Data for the task:
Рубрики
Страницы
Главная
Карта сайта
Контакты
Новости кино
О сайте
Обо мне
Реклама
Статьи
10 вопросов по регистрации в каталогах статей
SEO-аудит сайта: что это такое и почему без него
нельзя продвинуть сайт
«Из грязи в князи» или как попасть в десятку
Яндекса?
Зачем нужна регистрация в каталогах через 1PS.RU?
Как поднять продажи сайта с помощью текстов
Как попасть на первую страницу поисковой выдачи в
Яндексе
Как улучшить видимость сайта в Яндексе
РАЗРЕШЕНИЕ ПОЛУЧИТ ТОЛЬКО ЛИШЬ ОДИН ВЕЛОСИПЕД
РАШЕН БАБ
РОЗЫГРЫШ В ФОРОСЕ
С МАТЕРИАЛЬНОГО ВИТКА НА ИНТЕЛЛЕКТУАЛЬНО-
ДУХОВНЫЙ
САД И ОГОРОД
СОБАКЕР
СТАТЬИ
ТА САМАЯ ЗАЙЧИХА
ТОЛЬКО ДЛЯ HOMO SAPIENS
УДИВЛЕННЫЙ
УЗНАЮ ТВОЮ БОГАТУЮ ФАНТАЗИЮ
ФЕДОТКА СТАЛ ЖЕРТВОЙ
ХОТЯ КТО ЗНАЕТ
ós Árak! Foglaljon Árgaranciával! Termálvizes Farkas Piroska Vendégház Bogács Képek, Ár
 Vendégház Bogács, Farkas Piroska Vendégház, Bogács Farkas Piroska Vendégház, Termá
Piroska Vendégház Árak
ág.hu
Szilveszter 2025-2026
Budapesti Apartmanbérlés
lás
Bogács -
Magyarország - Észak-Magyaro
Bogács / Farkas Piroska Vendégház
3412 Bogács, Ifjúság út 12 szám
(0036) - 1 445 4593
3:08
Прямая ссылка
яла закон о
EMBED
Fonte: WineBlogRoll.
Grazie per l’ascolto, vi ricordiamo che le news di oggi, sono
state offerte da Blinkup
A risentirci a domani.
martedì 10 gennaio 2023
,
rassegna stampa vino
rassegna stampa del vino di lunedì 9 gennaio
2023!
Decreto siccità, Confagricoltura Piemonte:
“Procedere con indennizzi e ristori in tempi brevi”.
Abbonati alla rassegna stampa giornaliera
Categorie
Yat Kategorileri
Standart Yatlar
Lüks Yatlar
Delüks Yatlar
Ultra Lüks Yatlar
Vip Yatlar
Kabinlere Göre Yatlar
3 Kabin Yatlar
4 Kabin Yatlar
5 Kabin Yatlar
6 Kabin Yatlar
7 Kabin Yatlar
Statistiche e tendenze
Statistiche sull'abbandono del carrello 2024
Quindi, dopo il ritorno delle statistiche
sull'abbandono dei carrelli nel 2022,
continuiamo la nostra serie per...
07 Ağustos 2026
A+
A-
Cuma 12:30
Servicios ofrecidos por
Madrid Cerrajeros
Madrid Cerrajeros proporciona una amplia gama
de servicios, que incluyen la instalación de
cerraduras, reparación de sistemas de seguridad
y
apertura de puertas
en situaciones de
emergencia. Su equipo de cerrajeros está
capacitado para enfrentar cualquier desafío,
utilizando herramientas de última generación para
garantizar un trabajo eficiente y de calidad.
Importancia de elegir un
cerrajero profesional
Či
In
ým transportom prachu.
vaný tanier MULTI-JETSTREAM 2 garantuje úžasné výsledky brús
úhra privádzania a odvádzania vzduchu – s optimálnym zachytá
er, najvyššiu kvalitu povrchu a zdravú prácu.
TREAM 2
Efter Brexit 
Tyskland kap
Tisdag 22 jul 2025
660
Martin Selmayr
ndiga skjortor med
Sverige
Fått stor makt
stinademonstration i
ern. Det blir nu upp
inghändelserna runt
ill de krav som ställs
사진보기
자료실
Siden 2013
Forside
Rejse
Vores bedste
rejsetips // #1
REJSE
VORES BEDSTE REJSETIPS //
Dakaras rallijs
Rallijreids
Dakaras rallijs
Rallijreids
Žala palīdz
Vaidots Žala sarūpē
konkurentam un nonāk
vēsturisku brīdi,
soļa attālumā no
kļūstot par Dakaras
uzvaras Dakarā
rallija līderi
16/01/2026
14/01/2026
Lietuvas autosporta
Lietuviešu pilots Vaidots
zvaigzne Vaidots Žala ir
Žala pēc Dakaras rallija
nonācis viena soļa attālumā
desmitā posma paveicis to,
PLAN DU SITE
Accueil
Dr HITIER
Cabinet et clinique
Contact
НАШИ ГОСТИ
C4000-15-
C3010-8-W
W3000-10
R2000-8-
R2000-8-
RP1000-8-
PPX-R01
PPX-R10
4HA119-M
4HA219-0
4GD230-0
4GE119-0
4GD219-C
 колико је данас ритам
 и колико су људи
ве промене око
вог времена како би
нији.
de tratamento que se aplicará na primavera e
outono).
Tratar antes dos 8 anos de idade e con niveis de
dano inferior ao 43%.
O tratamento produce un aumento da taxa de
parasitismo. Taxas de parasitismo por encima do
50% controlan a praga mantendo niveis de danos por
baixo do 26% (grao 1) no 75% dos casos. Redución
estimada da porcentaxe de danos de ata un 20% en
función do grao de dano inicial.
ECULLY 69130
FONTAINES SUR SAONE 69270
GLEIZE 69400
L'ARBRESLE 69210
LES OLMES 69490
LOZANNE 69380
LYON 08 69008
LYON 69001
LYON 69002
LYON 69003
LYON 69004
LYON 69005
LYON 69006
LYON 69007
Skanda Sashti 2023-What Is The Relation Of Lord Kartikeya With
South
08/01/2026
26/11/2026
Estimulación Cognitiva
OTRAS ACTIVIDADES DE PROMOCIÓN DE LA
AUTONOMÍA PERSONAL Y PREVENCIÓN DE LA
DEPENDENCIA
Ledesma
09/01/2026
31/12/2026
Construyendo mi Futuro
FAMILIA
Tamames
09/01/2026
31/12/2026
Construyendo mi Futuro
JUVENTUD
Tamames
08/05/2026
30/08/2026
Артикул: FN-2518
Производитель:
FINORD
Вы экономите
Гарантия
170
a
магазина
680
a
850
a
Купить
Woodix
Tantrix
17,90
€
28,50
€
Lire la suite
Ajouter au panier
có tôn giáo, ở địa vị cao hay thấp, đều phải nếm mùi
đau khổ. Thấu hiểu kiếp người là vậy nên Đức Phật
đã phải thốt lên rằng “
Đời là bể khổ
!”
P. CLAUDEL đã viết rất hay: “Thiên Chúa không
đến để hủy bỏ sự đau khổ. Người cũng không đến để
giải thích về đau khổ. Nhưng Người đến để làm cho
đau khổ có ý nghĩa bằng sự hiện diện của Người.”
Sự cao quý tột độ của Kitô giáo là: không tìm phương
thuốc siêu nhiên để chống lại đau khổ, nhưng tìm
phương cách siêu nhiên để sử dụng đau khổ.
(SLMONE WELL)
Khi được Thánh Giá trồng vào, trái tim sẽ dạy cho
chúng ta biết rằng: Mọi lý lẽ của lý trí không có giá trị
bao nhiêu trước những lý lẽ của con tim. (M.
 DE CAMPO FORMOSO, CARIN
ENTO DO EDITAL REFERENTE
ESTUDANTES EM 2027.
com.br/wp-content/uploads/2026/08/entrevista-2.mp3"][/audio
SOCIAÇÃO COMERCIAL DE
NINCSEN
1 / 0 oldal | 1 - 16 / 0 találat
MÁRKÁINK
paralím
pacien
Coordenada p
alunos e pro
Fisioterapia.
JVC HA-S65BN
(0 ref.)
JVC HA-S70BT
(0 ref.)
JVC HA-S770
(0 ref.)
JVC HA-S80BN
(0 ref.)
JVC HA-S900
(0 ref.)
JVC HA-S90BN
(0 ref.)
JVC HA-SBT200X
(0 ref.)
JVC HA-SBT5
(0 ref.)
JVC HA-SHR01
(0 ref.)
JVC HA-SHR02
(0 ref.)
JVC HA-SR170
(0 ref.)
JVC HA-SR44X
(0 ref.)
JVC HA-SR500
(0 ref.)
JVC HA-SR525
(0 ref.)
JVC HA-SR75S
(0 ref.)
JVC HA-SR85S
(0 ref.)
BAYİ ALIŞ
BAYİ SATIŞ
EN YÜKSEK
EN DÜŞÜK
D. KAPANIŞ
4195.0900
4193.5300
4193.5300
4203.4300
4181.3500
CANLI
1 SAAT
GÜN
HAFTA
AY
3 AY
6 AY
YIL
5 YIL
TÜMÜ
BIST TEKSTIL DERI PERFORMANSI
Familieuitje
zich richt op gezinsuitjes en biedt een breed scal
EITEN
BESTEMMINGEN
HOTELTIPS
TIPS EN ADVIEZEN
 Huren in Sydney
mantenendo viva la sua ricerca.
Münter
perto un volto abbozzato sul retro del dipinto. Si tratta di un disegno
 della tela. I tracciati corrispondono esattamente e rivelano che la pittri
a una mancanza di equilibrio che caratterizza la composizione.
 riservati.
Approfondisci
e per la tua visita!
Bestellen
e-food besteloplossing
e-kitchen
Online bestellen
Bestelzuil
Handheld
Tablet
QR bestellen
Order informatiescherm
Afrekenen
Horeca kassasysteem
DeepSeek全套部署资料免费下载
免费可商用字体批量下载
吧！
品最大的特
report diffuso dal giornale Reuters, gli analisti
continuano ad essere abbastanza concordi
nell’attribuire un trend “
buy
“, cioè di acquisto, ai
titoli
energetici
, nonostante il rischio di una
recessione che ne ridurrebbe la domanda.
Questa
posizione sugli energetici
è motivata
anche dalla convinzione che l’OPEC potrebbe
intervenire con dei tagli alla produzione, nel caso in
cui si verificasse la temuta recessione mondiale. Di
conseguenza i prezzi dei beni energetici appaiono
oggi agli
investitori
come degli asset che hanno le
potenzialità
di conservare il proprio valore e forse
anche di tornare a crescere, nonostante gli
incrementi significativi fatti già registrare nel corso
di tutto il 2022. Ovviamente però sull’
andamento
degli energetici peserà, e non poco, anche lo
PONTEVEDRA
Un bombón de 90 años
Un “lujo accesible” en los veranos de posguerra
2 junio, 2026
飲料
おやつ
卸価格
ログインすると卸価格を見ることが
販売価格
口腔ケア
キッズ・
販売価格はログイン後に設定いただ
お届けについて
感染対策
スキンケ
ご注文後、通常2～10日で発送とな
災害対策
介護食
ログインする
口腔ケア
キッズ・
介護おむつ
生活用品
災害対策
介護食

What the task asks: Reproduce the entries above exactly, starting at their first line and finishing with the line that contains "Как поднять продажи сайта с помощью текстов".

Result:
Рубрики
Страницы
Главная
Карта сайта
Контакты
Новости кино
О сайте
Обо мне
Реклама
Статьи
10 вопросов по регистрации в каталогах статей
SEO-аудит сайта: что это такое и почему без него
нельзя продвинуть сайт
«Из грязи в князи» или как попасть в десятку
Яндекса?
Зачем нужна регистрация в каталогах через 1PS.RU?
Как поднять продажи сайта с помощью текстов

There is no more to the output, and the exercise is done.